Harris was posthumously awarded the Operational Wings of the Royal Canadian Air Force in 1947, in recognition of gallant service in action against the enemy.
“He’s one of the heroes of thousands of Canadians … and I think Robert’s story is a love story for him and Margaret and Betty, and for Winnipeg, too,” Randell said.
“We may never know where he is but I’ll always hold out hope. I would love it to happen within the next few years because my mother deserves to know.”
This past summer, he and Hannem visited the Mynarski Memorial Lancaster, Canada’s only Lancaster bomber still in flying condition, when it stopped in Winnipeg as part of a cross-country tour.

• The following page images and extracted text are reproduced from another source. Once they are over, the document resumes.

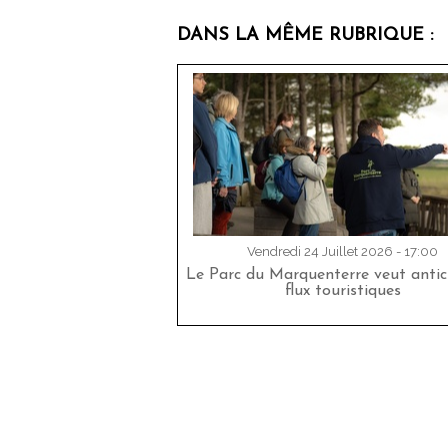
DANS LA MÊME RUBRIQUE :
Vendredi 24 Juillet 2026 - 17:00
Le Parc du Marquenterre veut antici
flux touristiques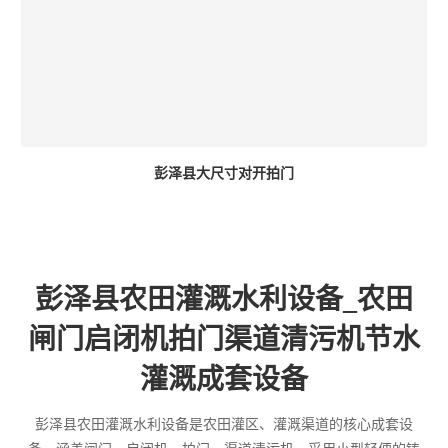
彭泽县大尺寸对开拍门
彭泽县农田灌溉水利设备_农田
闸门启闭机拍门渠道清污机节水
灌溉成套设备
彭泽县农田灌溉水利设备是农田灌区、灌溉渠道的核心成套设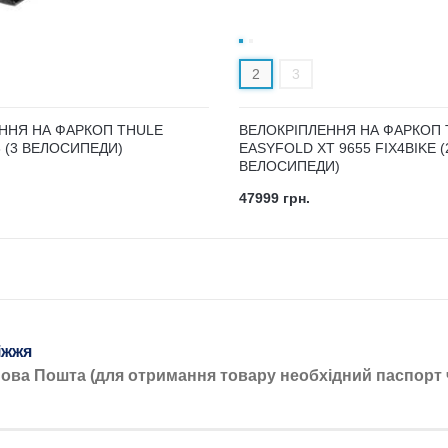
2
3
ННЯ НА ФАРКОП THULE
ВЕЛОКРІПЛЕННЯ НА ФАРКОП 
3 (3 ВЕЛОСИПЕДИ)
EASYFOLD XT 9655 FIX4BIKE (
ВЕЛОСИПЕДИ)
47999 грн.
іжжя
Нова Пошта (для отримання товару необхідний паспорт 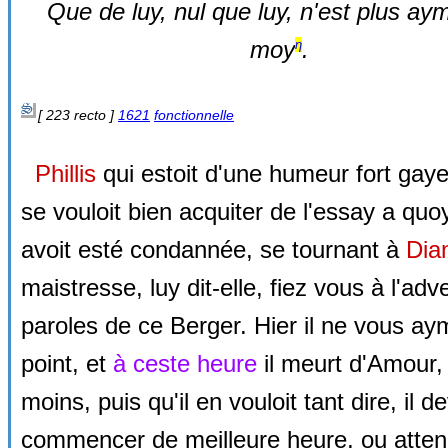
Que de luy, nul que luy, n'est plus ay
moy
.
η
[ 223 recto ]
1621
fonctionnelle
Phillis
qui estoit d'une humeur fort gaye
se vouloit bien acquiter de l'essay a quoy
avoit esté condannée, se tournant à
Dia
maistresse, luy dit-elle, fiez vous à l'adv
paroles de ce Berger. Hier il ne vous ay
point, et
à ceste heure
il meurt d'Amour, 
moins, puis qu'il en vouloit tant dire, il de
commencer de meilleure heure, ou atten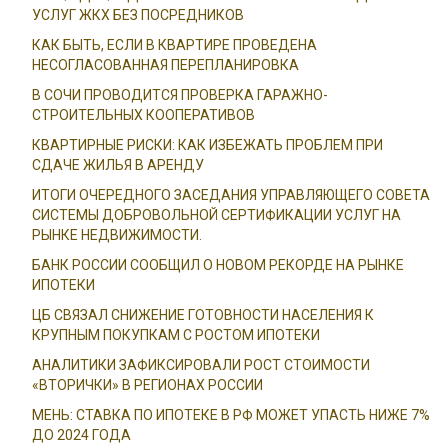
УСЛУГ ЖКХ БЕЗ ПОСРЕДНИКОВ
КАК БЫТЬ, ЕСЛИ В КВАРТИРЕ ПРОВЕДЕНА
НЕСОГЛАСОВАННАЯ ПЕРЕПЛАНИРОВКА
В СОЧИ ПРОВОДИТСЯ ПРОВЕРКА ГАРАЖНО-
СТРОИТЕЛЬНЫХ КООПЕРАТИВОВ
КВАРТИРНЫЕ РИСКИ: КАК ИЗБЕЖАТЬ ПРОБЛЕМ ПРИ
СДАЧЕ ЖИЛЬЯ В АРЕНДУ
ИТОГИ ОЧЕРЕДНОГО ЗАСЕДАНИЯ УПРАВЛЯЮЩЕГО СОВЕТА
СИСТЕМЫ ДОБРОВОЛЬНОЙ СЕРТИФИКАЦИИ УСЛУГ НА
РЫНКЕ НЕДВИЖИМОСТИ.
БАНК РОССИИ СООБЩИЛ О НОВОМ РЕКОРДЕ НА РЫНКЕ
ИПОТЕКИ
ЦБ СВЯЗАЛ СНИЖЕНИЕ ГОТОВНОСТИ НАСЕЛЕНИЯ К
КРУПНЫМ ПОКУПКАМ С РОСТОМ ИПОТЕКИ
АНАЛИТИКИ ЗАФИКСИРОВАЛИ РОСТ СТОИМОСТИ
«ВТОРИЧКИ» В РЕГИОНАХ РОССИИ
МЕНЬ: СТАВКА ПО ИПОТЕКЕ В РФ МОЖЕТ УПАСТЬ НИЖЕ 7%
ДО 2024 ГОДА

“I saw my mom go directly around the left wing, looking and searching out the cockpit. I saw her and I felt her emotion too,” Randell said.
“It’s Robert’s final resting place because he doesn’t have a final resting place. He will live on in the lore of the Lancaster bomber.”
Hannem admitted she was lost in the moment.
“I felt how brave those young men were to be in that, to put themselves in a big, huge machine like that, carrying those huge, big bombs. And they were not comfortable. They were cramped and cold even,” she said.
“To see that, to visualize him sitting in that cockpit, it tugged at me.”